Give back the full set of entries exactly, keeping each line intact.

- - -

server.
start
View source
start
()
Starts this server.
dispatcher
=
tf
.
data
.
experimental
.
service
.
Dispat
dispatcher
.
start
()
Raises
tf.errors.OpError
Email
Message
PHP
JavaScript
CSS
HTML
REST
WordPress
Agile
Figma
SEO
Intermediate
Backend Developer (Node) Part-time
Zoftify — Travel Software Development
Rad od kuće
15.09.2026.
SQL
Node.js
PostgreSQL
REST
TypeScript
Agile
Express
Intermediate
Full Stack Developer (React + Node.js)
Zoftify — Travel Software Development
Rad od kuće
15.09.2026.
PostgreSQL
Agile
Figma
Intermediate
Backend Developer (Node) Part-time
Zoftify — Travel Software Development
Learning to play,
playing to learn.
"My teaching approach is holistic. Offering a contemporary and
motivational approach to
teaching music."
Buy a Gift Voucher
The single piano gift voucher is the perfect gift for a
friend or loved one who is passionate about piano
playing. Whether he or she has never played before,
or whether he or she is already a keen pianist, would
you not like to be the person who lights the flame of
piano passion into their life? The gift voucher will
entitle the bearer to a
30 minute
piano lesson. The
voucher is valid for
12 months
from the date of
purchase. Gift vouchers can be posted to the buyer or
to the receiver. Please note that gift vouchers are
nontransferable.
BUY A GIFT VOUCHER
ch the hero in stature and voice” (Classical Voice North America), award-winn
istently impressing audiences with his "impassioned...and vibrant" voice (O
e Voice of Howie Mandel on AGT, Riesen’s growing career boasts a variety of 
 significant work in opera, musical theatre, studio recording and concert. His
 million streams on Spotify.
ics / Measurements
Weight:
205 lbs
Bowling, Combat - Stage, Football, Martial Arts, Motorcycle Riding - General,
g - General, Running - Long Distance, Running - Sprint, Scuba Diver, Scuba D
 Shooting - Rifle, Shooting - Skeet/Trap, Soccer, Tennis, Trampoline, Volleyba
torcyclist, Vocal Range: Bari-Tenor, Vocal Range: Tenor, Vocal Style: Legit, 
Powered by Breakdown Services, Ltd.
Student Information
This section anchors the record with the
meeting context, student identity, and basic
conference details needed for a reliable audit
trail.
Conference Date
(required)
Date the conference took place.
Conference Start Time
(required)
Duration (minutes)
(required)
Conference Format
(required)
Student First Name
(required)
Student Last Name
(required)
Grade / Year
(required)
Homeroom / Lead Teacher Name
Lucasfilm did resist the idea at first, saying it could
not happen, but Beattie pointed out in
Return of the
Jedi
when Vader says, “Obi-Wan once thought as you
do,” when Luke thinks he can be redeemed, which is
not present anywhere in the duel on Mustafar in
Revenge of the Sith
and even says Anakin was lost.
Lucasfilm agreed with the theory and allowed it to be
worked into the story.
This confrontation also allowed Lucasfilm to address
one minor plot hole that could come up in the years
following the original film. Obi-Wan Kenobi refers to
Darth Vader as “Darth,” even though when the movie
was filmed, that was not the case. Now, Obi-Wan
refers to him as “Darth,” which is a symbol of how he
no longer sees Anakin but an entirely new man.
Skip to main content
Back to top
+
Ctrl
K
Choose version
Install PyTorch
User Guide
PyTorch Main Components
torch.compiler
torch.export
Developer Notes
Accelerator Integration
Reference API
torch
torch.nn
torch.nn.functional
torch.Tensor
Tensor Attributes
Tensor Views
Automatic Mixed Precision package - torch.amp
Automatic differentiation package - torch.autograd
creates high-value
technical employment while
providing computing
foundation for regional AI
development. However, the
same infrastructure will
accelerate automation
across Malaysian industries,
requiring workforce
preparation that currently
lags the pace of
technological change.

- - -

> **Response to this exercise**:
server.
start
View source
start
()
Starts this server.
dispatcher
=
tf
.
data
.
experimental
.
service
.
Dispat
dispatcher
.
start
()
Raises
tf.errors.OpError
Email
Message
PHP
JavaScript
CSS
HTML
REST
WordPress
Agile
Figma
SEO
Intermediate
Backend Developer (Node) Part-time
Zoftify — Travel Software Development
Rad od kuće
15.09.2026.
SQL
Node.js
PostgreSQL
REST
TypeScript
Agile
Express
Intermediate
Full Stack Developer (React + Node.js)
Zoftify — Travel Software Development
Rad od kuće
15.09.2026.
PostgreSQL
Agile
Figma
Intermediate
Backend Developer (Node) Part-time
Zoftify — Travel Software Development
Learning to play,
playing to learn.
"My teaching approach is holistic. Offering a contemporary and
motivational approach to
teaching music."
Buy a Gift Voucher
The single piano gift voucher is the perfect gift for a
friend or loved one who is passionate about piano
playing. Whether he or she has never played before,
or whether he or she is already a keen pianist, would
you not like to be the person who lights the flame of
piano passion into their life? The gift voucher will
entitle the bearer to a
30 minute
piano lesson. The
voucher is valid for
12 months
from the date of
purchase. Gift vouchers can be posted to the buyer or
to the receiver. Please note that gift vouchers are
nontransferable.
BUY A GIFT VOUCHER
ch the hero in stature and voice” (Classical Voice North America), award-winn
istently impressing audiences with his "impassioned...and vibrant" voice (O
e Voice of Howie Mandel on AGT, Riesen’s growing career boasts a variety of 
 significant work in opera, musical theatre, studio recording and concert. His
 million streams on Spotify.
ics / Measurements
Weight:
205 lbs
Bowling, Combat - Stage, Football, Martial Arts, Motorcycle Riding - General,
g - General, Running - Long Distance, Running - Sprint, Scuba Diver, Scuba D
 Shooting - Rifle, Shooting - Skeet/Trap, Soccer, Tennis, Trampoline, Volleyba
torcyclist, Vocal Range: Bari-Tenor, Vocal Range: Tenor, Vocal Style: Legit, 
Powered by Breakdown Services, Ltd.
Student Information
This section anchors the record with the
meeting context, student identity, and basic
conference details needed for a reliable audit
trail.
Conference Date
(required)
Date the conference took place.
Conference Start Time
(required)
Duration (minutes)
(required)
Conference Format
(required)
Student First Name
(required)
Student Last Name
(required)
Grade / Year
(required)
Homeroom / Lead Teacher Name
Lucasfilm did resist the idea at first, saying it could
not happen, but Beattie pointed out in
Return of the
Jedi
when Vader says, “Obi-Wan once thought as you
do,” when Luke thinks he can be redeemed, which is
not present anywhere in the duel on Mustafar in
Revenge of the Sith
and even says Anakin was lost.
Lucasfilm agreed with the theory and allowed it to be
worked into the story.
This confrontation also allowed Lucasfilm to address
one minor plot hole that could come up in the years
following the original film. Obi-Wan Kenobi refers to
Darth Vader as “Darth,” even though when the movie
was filmed, that was not the case. Now, Obi-Wan
refers to him as “Darth,” which is a symbol of how he
no longer sees Anakin but an entirely new man.
Skip to main content
Back to top
+
Ctrl
K
Choose version
Install PyTorch
User Guide
PyTorch Main Components
torch.compiler
torch.export
Developer Notes
Accelerator Integration
Reference API
torch
torch.nn
torch.nn.functional
torch.Tensor
Tensor Attributes
Tensor Views
Automatic Mixed Precision package - torch.amp
Automatic differentiation package - torch.autograd
creates high-value
technical employment while
providing computing
foundation for regional AI
development. However, the
same infrastructure will
accelerate automation
across Malaysian industries,
requiring workforce
preparation that currently
lags the pace of
technological change.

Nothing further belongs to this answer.